| REQUIRED WORK |
The result should be the line with "Beyond Kingston (111, 297)" followed by every remaining line of the entries, each reproduced exactly, with nothing else.
§ §
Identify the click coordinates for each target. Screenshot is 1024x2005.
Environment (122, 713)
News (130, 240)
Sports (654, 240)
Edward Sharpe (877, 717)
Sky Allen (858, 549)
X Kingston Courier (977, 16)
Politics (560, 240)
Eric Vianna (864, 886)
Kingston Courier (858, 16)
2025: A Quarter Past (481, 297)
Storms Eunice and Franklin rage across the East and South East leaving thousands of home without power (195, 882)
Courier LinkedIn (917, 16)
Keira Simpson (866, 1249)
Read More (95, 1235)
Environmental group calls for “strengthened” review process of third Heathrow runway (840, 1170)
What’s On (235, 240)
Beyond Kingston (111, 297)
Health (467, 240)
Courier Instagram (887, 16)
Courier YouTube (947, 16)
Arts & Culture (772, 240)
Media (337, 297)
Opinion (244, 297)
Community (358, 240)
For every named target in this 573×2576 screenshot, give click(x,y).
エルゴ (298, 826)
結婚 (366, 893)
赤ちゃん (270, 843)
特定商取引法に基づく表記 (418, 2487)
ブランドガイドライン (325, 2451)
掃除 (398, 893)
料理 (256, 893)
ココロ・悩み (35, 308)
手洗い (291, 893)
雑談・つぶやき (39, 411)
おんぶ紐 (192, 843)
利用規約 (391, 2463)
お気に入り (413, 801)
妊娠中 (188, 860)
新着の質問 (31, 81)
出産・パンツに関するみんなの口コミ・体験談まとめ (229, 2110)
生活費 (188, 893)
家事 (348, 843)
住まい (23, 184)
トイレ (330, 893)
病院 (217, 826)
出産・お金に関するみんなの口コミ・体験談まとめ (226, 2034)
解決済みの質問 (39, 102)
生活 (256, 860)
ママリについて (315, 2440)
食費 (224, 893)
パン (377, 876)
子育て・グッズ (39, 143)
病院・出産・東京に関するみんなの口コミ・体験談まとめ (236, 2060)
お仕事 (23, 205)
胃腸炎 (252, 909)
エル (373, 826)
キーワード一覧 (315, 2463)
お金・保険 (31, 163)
§ §
| WRITTEN RESPONSE |
Beyond Kingston (111, 297)
Health (467, 240)
Courier Instagram (887, 16)
Courier YouTube (947, 16)
Arts & Culture (772, 240)
Media (337, 297)
Opinion (244, 297)
Community (358, 240)
For every named target in this 573×2576 screenshot, give click(x,y).
エルゴ (298, 826)
結婚 (366, 893)
赤ちゃん (270, 843)
特定商取引法に基づく表記 (418, 2487)
ブランドガイドライン (325, 2451)
掃除 (398, 893)
料理 (256, 893)
ココロ・悩み (35, 308)
手洗い (291, 893)
雑談・つぶやき (39, 411)
おんぶ紐 (192, 843)
利用規約 (391, 2463)
お気に入り (413, 801)
妊娠中 (188, 860)
新着の質問 (31, 81)
出産・パンツに関するみんなの口コミ・体験談まとめ (229, 2110)
生活費 (188, 893)
家事 (348, 843)
住まい (23, 184)
トイレ (330, 893)
病院 (217, 826)
出産・お金に関するみんなの口コミ・体験談まとめ (226, 2034)
解決済みの質問 (39, 102)
生活 (256, 860)
ママリについて (315, 2440)
食費 (224, 893)
パン (377, 876)
子育て・グッズ (39, 143)
病院・出産・東京に関するみんなの口コミ・体験談まとめ (236, 2060)
お仕事 (23, 205)
胃腸炎 (252, 909)
エル (373, 826)
キーワード一覧 (315, 2463)
お金・保険 (31, 163)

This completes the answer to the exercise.